New to the Group’s CSR activities are the Hampton by Hilton and Crowne Plaza Utrecht Centraal Station hotel teams. Both hotel teams participated in the social Mag ik dan bij jou program which saw the hotels setting aside rooms to accommodate the overflow of parents whose children were in the hospital, and when the nearby Ronald McDonald house was fully booked. On the environmental side, the hotels also started a program similar to the “Plant a tree” program by Hilton, whereby guests are asked to choose whether to have their rooms cleaned. This helps to create awareness among guests of the importance of saving water and energy. The hotels also collected and sold used toners from copiers and printers to Eeko, an organisation that refills the toners for resale. The proceeds received by the hotels from Eeko were donated to ‘Clinic clowns’, an organisation that, among other things, sends clowns to visit and entertain children in hospitals.
The Group will continue to support programs that bring communities together, have a socially and environmentally positive impact, or build and foster business-to-community relationships.

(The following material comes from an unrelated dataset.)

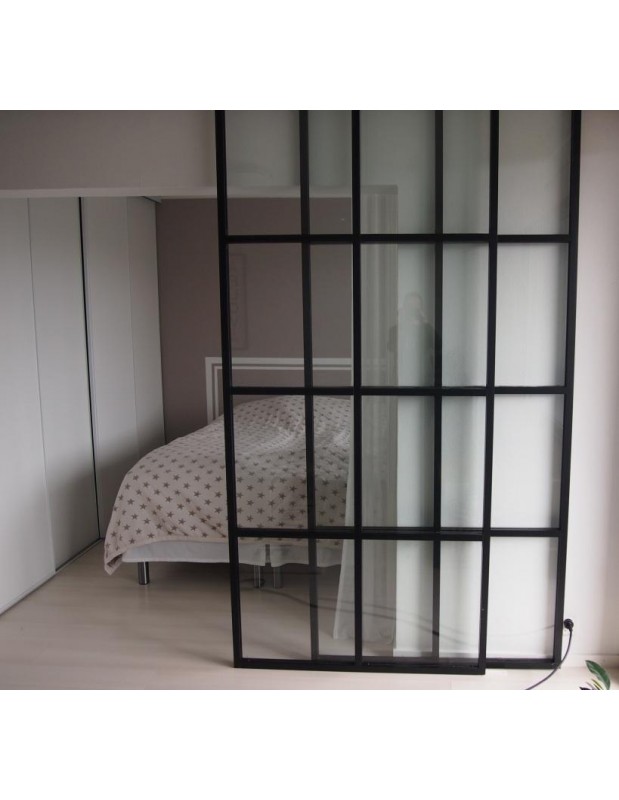 This screenshot has width=619, height=800. I want to click on floor, so click(52, 658). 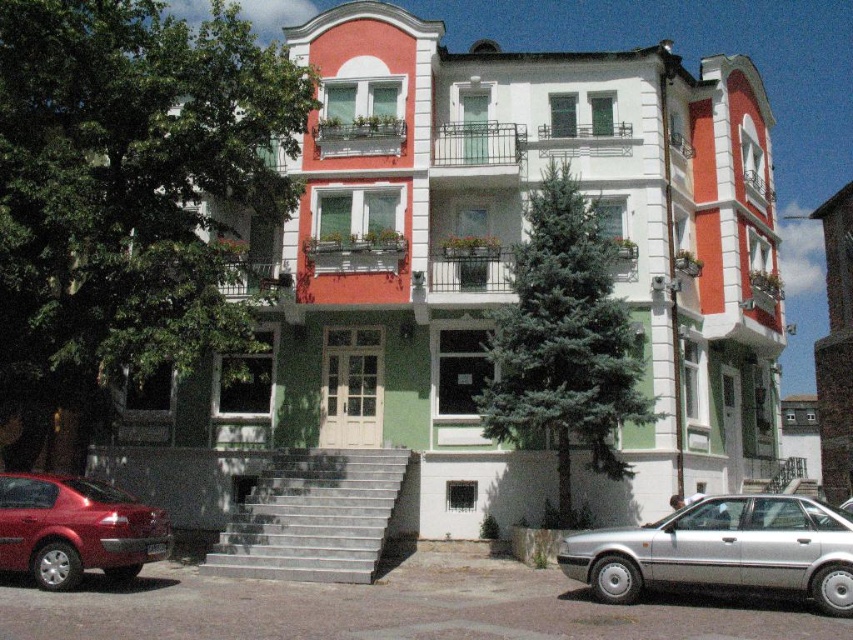 Does silver metallic sedan at lower right have a lesser width compared to gray concrete stairs at center?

Despite the proverbial light at the end of the tunnel with regards to the Covid-19 pandemic, the Group recognizes the risks on the horizon stemming from the geopolitical tensions and global inflationary pressures. The Group is committed to maintaining its operational readiness and flexibility, and will remain vigilant and prudent as it navigates through this period of volatility and turbulence.
The Group is backed by a strong balance sheet, substantial potential equity infusion from the exercise of outstanding warrants and unutilised committed credit facilities. The aforementioned, along with the cashflow expected to be generated by the record number of development projects to be launched for pre-sale in FY2023, will bolster the Group’s financial strength such that it will be ready to capitalise on any good business opportunities when they arise.
In spite of the many hurdles that we had to overcome, First Sponsor is here today because of the support from its many stakeholders and, on behalf of the Board, I would like to convey our gratitude for all your diligence and commitment to the Group. To my fellow Directors, thank you for sharing your vision, wisdom, experience and counsel. Last but certainly not least, I would like to express our heartfelt appreciation to our shareholders, customers, business associates, bankers and partners who have been steadfast in their support. We truly value your support and faith in us. Let us once again band together and overcome any obstacles so that we may emerge with greater success in FY2023.